TASK OBJECTIVE —
Write out, exactly as they stand, the line containing "Сумки для ноутбуков" and all subsequent lines up to and including the final line of the records.

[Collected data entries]
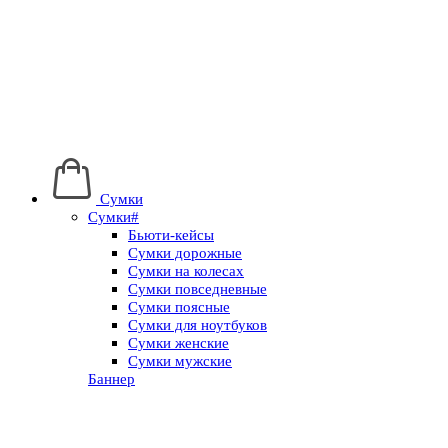
Сумки
Сумки#
Бьюти-кейсы
Сумки дорожные
Сумки на колесах
Сумки повседневные
Сумки поясные
Сумки для ноутбуков
Сумки женские
Сумки мужские
Баннер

ANSWER —
Сумки для ноутбуков
Сумки женские
Сумки мужские
Баннер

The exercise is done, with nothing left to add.